The algorithm used by Lightmass which reduces build times for diffuse GI by 10x is called Irradiance Caching. As you consider each shading point for whether it needs the expensive lighting computations, you look at surrounding, already-lit shading points and see if you can interpolate from any of them. If not, you compute new lighting at the shading point, which will prevent neighboring points from doing the expensive work too.

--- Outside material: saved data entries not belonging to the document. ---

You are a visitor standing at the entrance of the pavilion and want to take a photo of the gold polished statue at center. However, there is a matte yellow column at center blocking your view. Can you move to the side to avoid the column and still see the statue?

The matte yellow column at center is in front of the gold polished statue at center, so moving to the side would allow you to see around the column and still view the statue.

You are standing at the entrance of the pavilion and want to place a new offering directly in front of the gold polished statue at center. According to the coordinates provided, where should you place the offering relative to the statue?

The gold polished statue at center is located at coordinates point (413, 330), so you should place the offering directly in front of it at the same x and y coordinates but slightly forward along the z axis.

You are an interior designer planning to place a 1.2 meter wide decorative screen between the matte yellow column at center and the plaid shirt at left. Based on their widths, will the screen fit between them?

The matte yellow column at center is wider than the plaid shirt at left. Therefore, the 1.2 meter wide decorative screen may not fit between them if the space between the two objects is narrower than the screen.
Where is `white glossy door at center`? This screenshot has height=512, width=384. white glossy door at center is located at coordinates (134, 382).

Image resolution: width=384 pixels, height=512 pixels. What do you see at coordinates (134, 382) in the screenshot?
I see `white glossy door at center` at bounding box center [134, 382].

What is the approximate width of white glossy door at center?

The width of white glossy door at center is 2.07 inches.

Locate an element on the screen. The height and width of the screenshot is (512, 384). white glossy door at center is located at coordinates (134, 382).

So object processed on different threads start from different shading points, and therefore end up with different Irradiance caches and once we interpolate indirect lighting from the cache you get these seams. This is all half-way through Lightmass processing so it’s not easy to ask all the other workers for their finished Irradiance caches and merge them together.
You could try to reduce the smoothing done by lightmass. This is set in WorldSettings->Lightmass->IndirectLightingSmoothness. A value of .6 or so can work well. You may have to increase the IndirectLightingQuality to 2 or so to compensate for this.
Actually it would be an interesting possibility to add the “single thread only” option to the production lighting quality build, for those who have the extra time to spare. Eliminating seams in return for a huge increase in build time seems like a tradeoff that should be allowed.
I think it would come naturally with structuring the level.
You would use grouping structures anyway to organize the parts of your level.
So, if i already have all segments of a wall grouped (so I can slide the wall more convieniently), then this information could be used to light the wall in one piece.
A current workaround is to make the wall a single mesh and not out of slabs… That is kind of grouping the the geometry level, which is even more inflexible.
Its not as much work as one might assume, or its just me that wouldnt mind a few clicks per room to make the lighting look good.
Aside from all the fixes already discussed here, one of the main culprits of this kind of artifact is lightmap misalignment
make sure all your maps for the lightmap are correct aligned to the grid
see this page for a lot of fixes for common problems with light leaking/seams on static meshes, it mainly involves how the lightmaps are made
I would also like the option with the grouped meshes I like the idea of having artist control over it and yes…it will be extra work, but it also allows for a lot of freedom. Automatic tools are not always leading to good results and yeah…I personally prefer a bit of fine control Also, it sounds kind of weird to combine everything into one group anyways, so I wouldnt fear that to much. Or maybe make a special group that is called lighting group or so. It doesnt actually group the objects, it only groups them for lightmass. You could also have a visualization mode for this so stuff can be easily debugged.